Despite the seven magnetic disks, it isn't any thicker than normal

Nov 4, 2013 10:08 GMT  ·  By

People might think that 4 TB is a lot of storage space for a single HDDs, and they would be right, but that doesn't mean that's the limit. Sure, it was the limit, until Western Digital invented the helium-filled HDD, the best of which has just appeared.

Normal hard disk drive units are sets of up to four or five platters crammed together into a standard 3.5-inch frame, along with a motor and reading "pin."

Western Digital has a certain technique that makes it possible to increase the number of platters without enlarging the outer frame though.

Said technique consists of filling the HDD with helium instead of air. Helium is a seventh the density of air, which reduces warping on platters and, thus, allows for less space between the disks.

Thus, WD subsidiary HGST managed to create a 6 TB helium-filled HDD composed of seven platters all-in-all.

This is the highest-capacity HDD ever and is best for cloud storage, RAID, replicated environments, and cloud computing. Scale-out environments will benefit too.

The still un-priced HDD is called 6 TB Ultrastar He6 and, in addition to size and capacity, features a high energy efficiency: 23 percent lower idle power per drive, 49 percent better watts-per-TB.

Also, it has a lighter weight than standard, five-disk 3.5-inch units, despite the identical form factor. By half in fact, despite the two extra disks. Meanwhile, the weight-per-TB is 38 percent lower.

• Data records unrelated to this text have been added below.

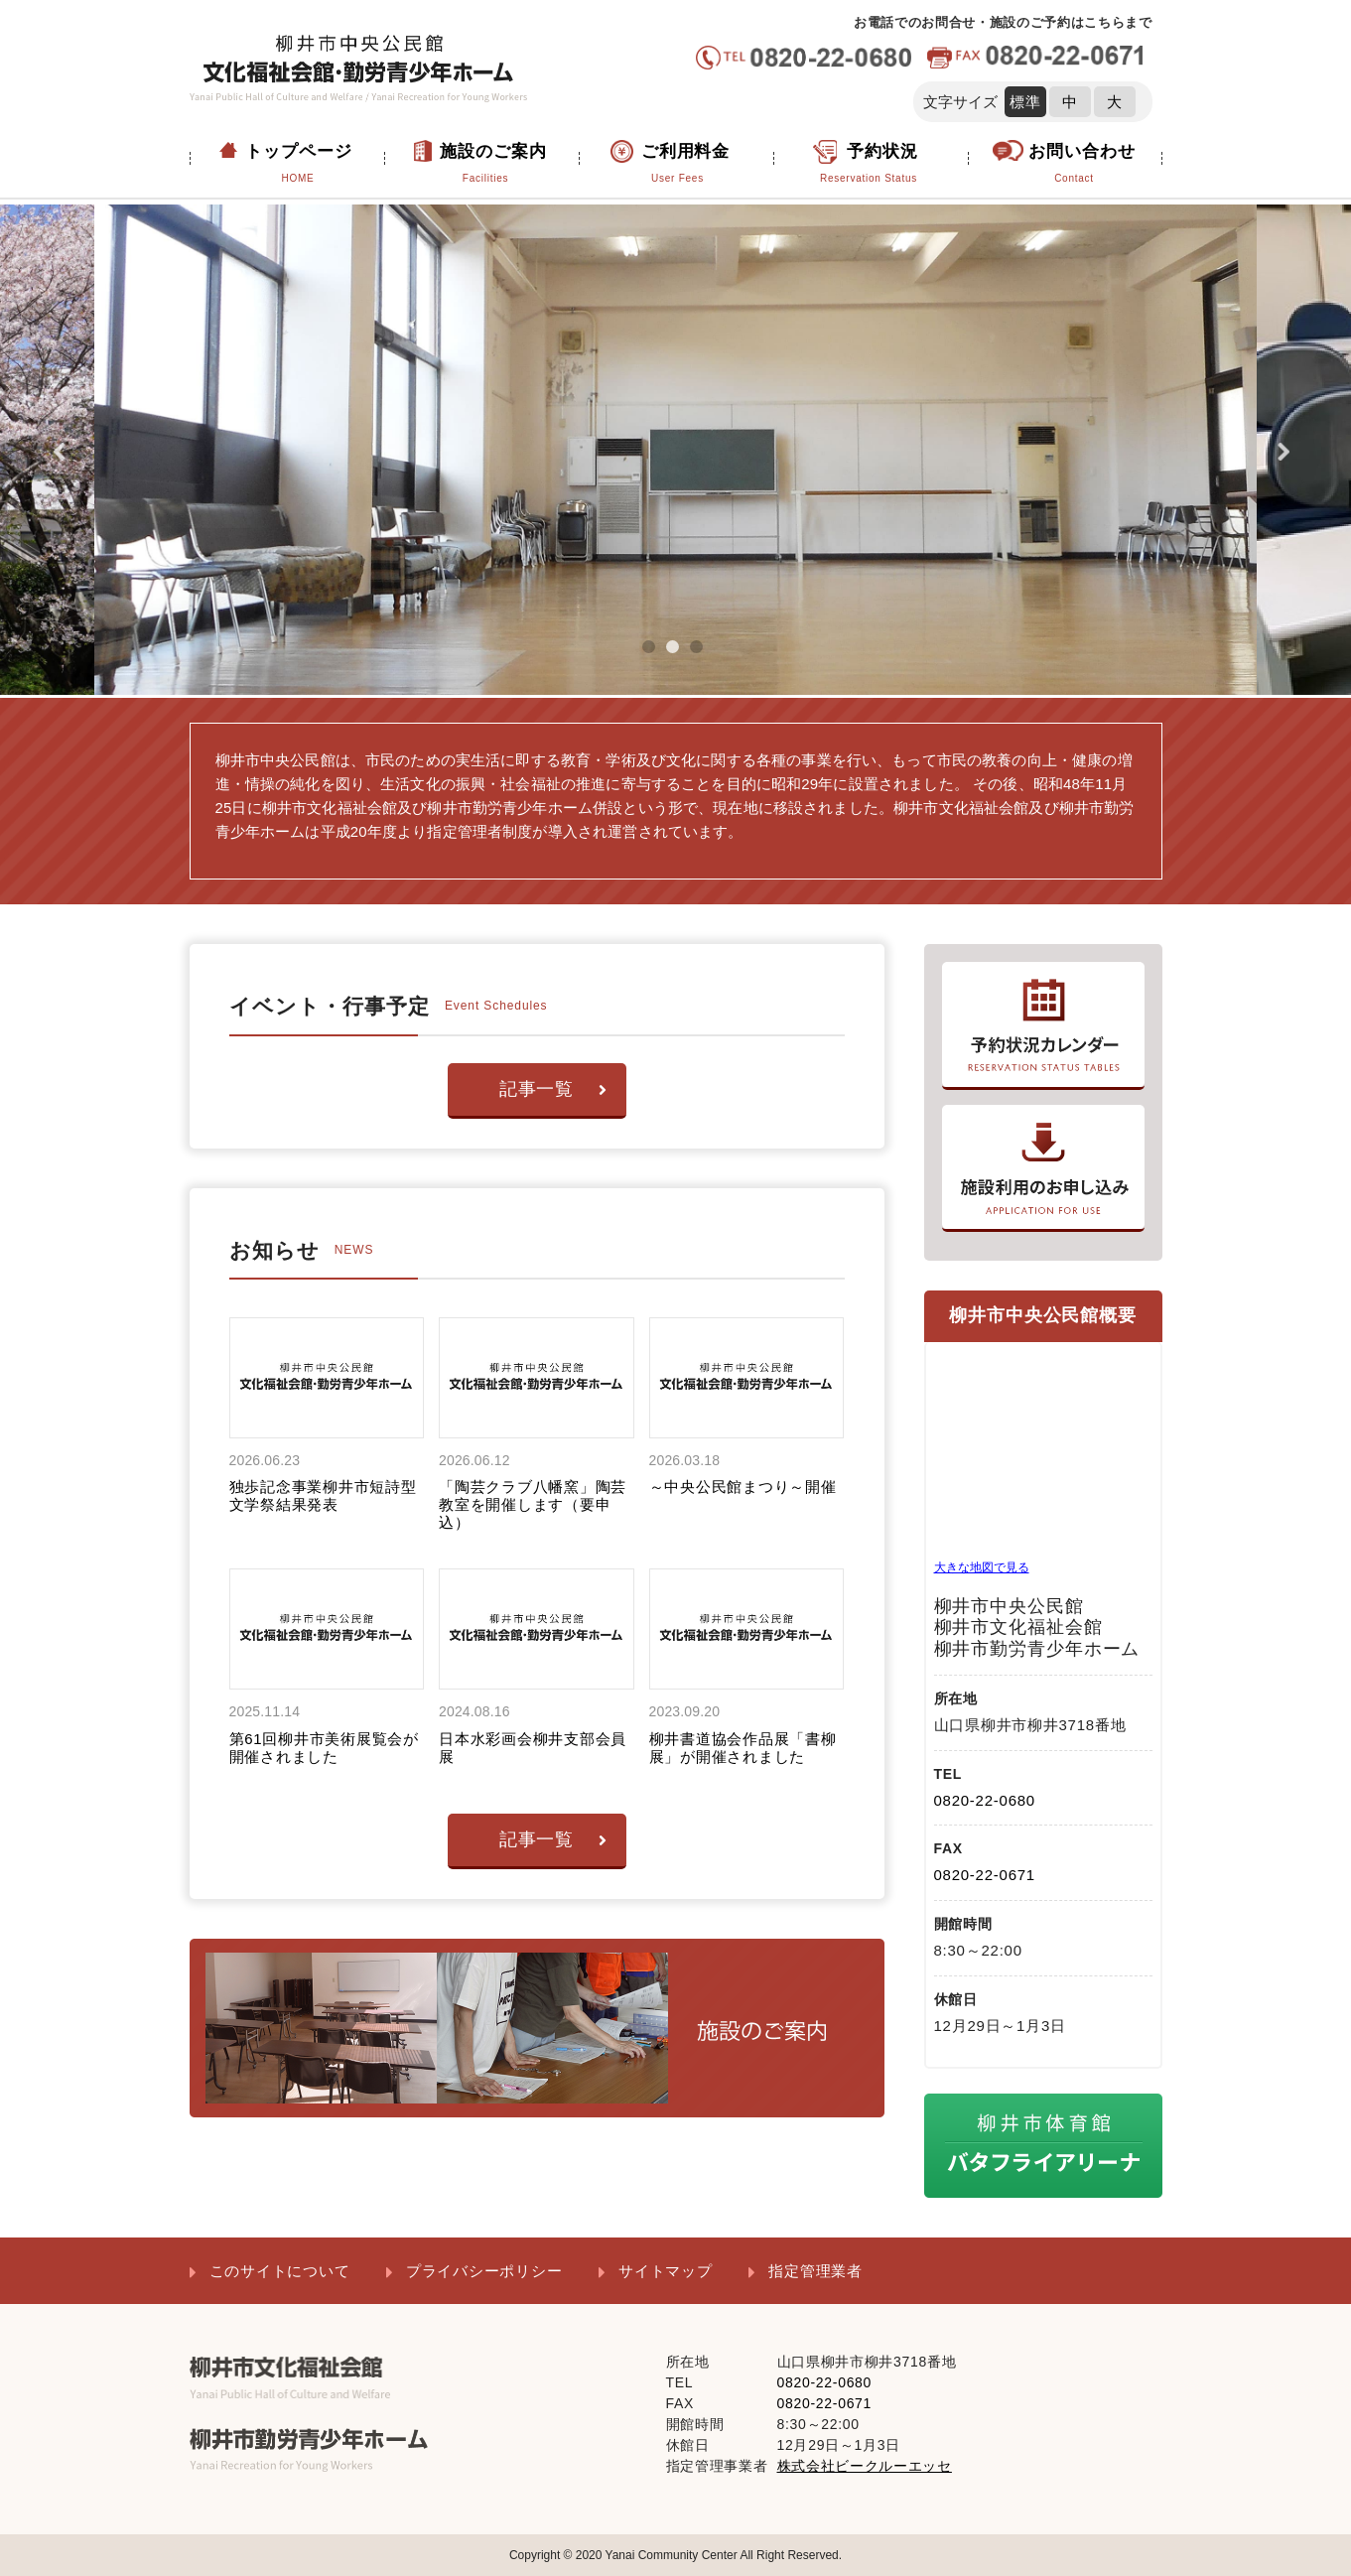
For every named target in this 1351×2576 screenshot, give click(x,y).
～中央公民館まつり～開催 (743, 1486)
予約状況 (869, 165)
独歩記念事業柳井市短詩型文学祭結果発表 (323, 1495)
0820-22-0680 (984, 1800)
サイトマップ (665, 2270)
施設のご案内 (486, 165)
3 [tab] (705, 655)
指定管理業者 (815, 2270)
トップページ (298, 165)
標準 (1025, 101)
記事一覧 (553, 1089)
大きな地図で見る (981, 1567)
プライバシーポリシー (484, 2270)
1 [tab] (657, 655)
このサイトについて (279, 2270)
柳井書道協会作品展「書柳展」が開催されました (743, 1747)
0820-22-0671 (984, 1874)
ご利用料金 (678, 165)
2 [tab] (681, 655)
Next (1287, 452)
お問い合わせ (1074, 165)
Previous (63, 452)
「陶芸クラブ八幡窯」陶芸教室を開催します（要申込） (532, 1504)
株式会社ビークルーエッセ (864, 2466)
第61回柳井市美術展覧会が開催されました (324, 1747)
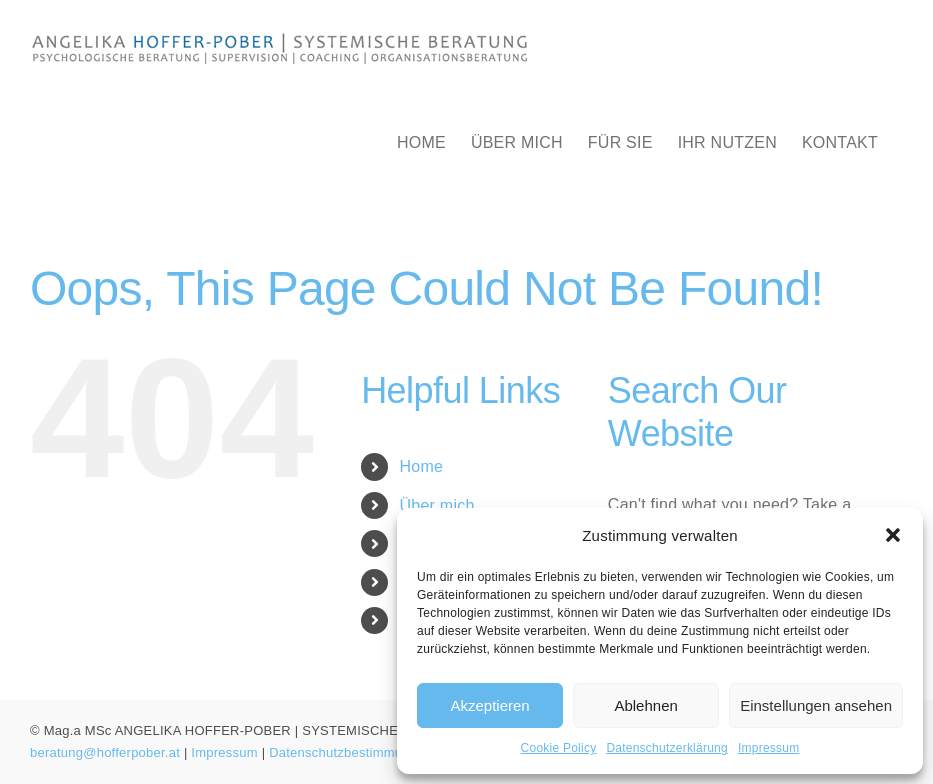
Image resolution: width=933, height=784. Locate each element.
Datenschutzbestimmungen (350, 752)
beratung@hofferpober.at (105, 752)
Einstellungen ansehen (816, 705)
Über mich (437, 505)
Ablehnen (645, 705)
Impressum (769, 748)
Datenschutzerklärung (667, 748)
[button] (893, 535)
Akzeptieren (489, 705)
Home (422, 466)
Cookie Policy (559, 748)
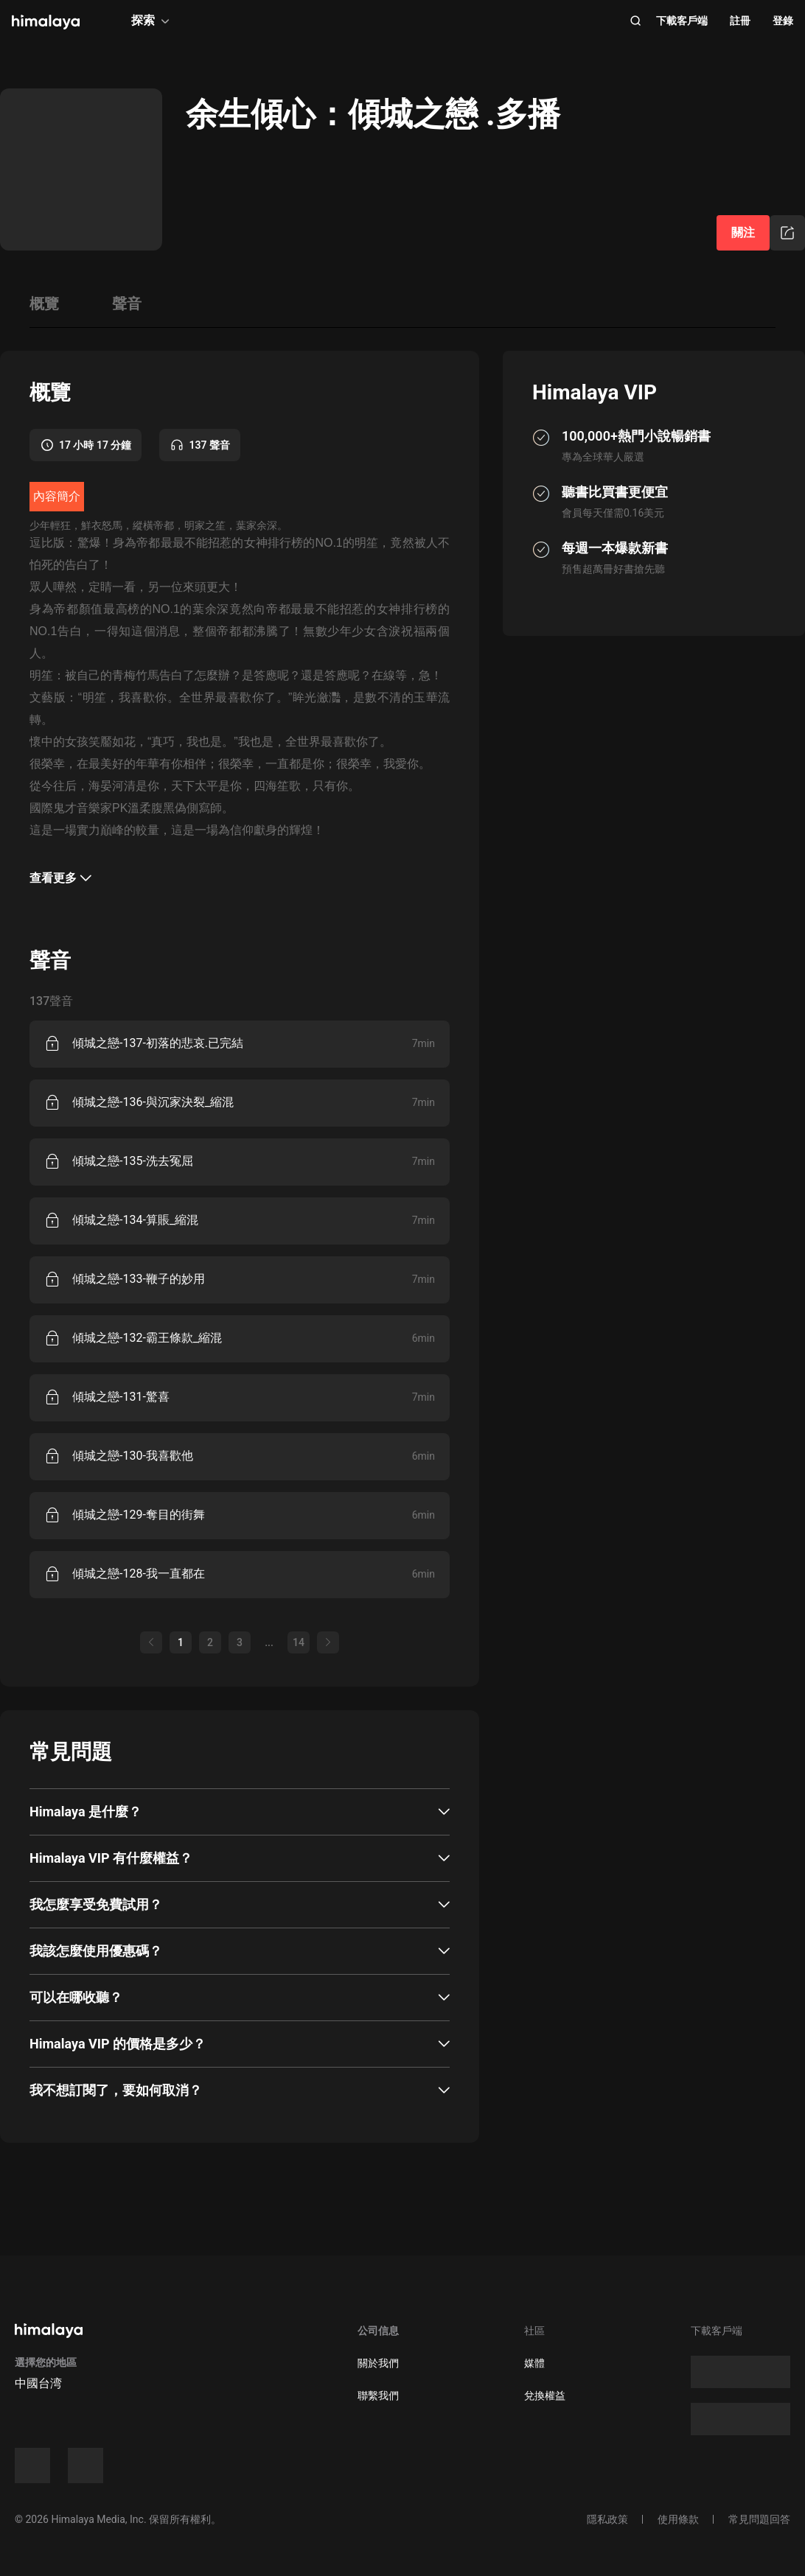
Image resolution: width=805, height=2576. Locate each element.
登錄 (783, 21)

Needless to say, none of this would be possible without having the drive totally sealed from the outside world. To that end, HGST implemented the HelioSeal process, which should keep the HDD hermetically sealed forever, or at least for longer than it will take its other parts to fail, which happens to everything at some point.

"HGST's proprietary, new, hermetically sealed, helium-filled HDD solution [is] the industry's first helium filled platform that simultaneously increases capacity while lowering power consumption and operating temperature," said John Rydning, research vice president, IDC.